• brudgers 14 hours ago

    Thinking about efficiency is a reliable way to buzz-kill creative inspiration.

    Editing is only more work with my typewriter (Olympia Traveler Deluxe with British layout) if I write something worth editing and am willing to do the work of editing it.

    When it comes to self-expression (a somewhat better term than creativity) the writing is important. Not having the mental burden of possible OS updates, battery, cable and file management, etc. makes a typewriter workflow efficient for some of my work.

    Sure, I wouldn't use a typewriter for ordinary business transactions or surfing the web or commenting on HN. Instead I use it when I don't want to deal with those habits.

    For clarity, I only have one typewriter, not a collection. It is the fourth in the last five years bought at a thrift shop. The first was a 6 CPI SCM 12. [1] It was replace by a Spanish Keyboard Hermes Baby I bought on eBay. Then an Olympia Deluxe with Script font given to my beloved.

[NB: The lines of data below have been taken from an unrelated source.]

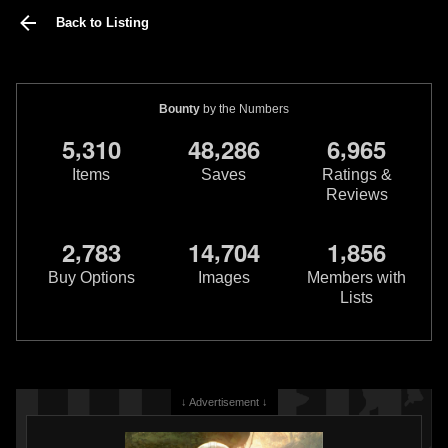
Back to Listing
Bounty
by the Numbers
,
,
,
5
3
1
0
4
8
2
8
6
6
9
6
5
Items
Saves
Ratings &
Reviews
,
,
,
2
7
8
3
1
4
7
0
4
1
8
5
6
Buy Options
Images
Members with
Lists
↓ Advertisement ↓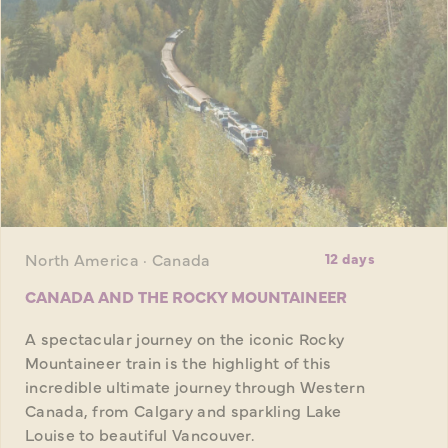
North America · Canada
12 days
CANADA AND THE ROCKY MOUNTAINEER
A spectacular journey on the iconic Rocky
Mountaineer train is the highlight of this
incredible ultimate journey through Western
Canada, from Calgary and sparkling Lake
Louise to beautiful Vancouver.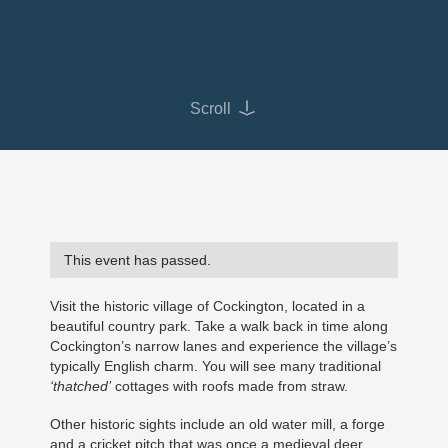
Scroll
This event has passed.
Visit the historic village of Cockington, located in a
beautiful country park. Take a walk back in time along
Cockington’s narrow lanes and experience the village’s
typically English charm. You will see many traditional
‘thatched’
cottages with roofs made from straw.
Other historic sights include an old water mill, a forge
and a cricket pitch that was once a medieval deer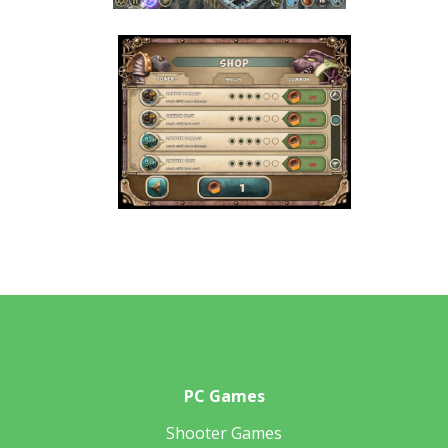
PC Games
Shooter Games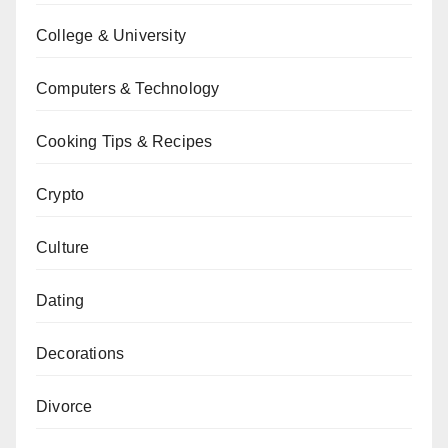
College & University
Computers & Technology
Cooking Tips & Recipes
Crypto
Culture
Dating
Decorations
Divorce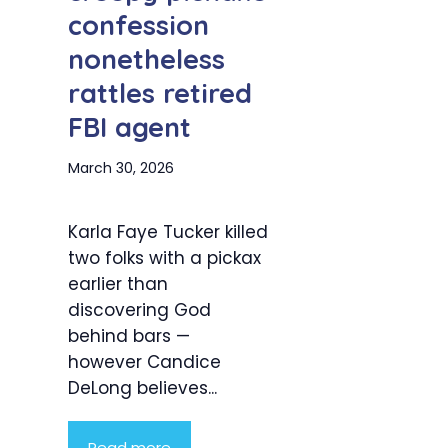
confession
nonetheless
rattles retired
FBI agent
March 30, 2026
Karla Faye Tucker killed
two folks with a pickax
earlier than
discovering God
behind bars —
however Candice
DeLong believes...
Read more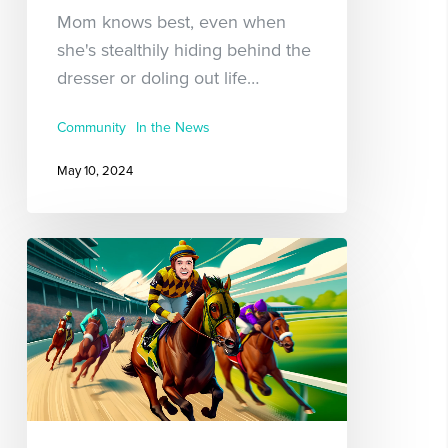
Mom knows best, even when
she's stealthily hiding behind the
dresser or doling out life…
Community
In the News
May 10, 2024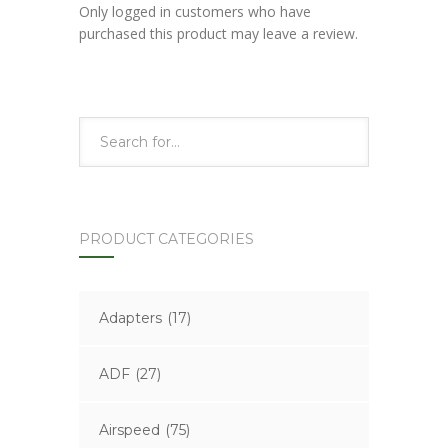
Only logged in customers who have
purchased this product may leave a review.
PRODUCT CATEGORIES
Adapters
(17)
ADF
(27)
Airspeed
(75)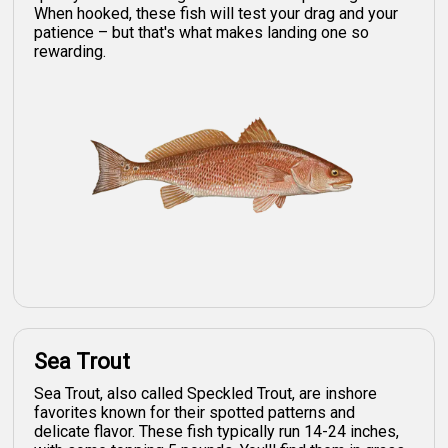
When hooked, these fish will test your drag and your
patience – but that's what makes landing one so
rewarding.
Sea Trout
Sea Trout, also called Speckled Trout, are inshore
favorites known for their spotted patterns and
delicate flavor. These fish typically run 14-24 inches,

    If you are looking for a typewriter:

    + maybe think about the case. Does it stack well? Can you stack stuff on top of it? Because at some point you will probably want to free up the space where your typewriter sits or transport it or store it.

    + check the typeface. The Olympia with script typeface was a bargain, but it is script. The 6CPI SCM was a surprise. Can you live with the typeface?

    + are you handy? Typewriter service is basic millwrighting. You will want decent flathead screwdrivers and some time on Youtube.

    [1] If I come across another SCM with 6CPI for the right price I will have two typewriters. 6CPI changes the way I write and matches well with images...I got the Hermes Baby because I wanted a small font. It was too small and the way the text looked on the page turned me off. The Olympia is good enough, which is good enough.

    • howard941 14 hours ago

      My handwriting sucks and nothing's better for filling out forms and such. It still has practical use cases.

      • taylodl 2 days ago

        Having grown up at a time where I was forced to use typewriters and listen to vinyl LP records, I don't wax so nostalgic over those old technologies. As soon as I got my Commodore 64 and my Star Gemini 10x dot matrix printer, I never used a typewriter again!

        Vinyl took a little longer to get off of as I had (and still have) a fairly significant vinyl collection.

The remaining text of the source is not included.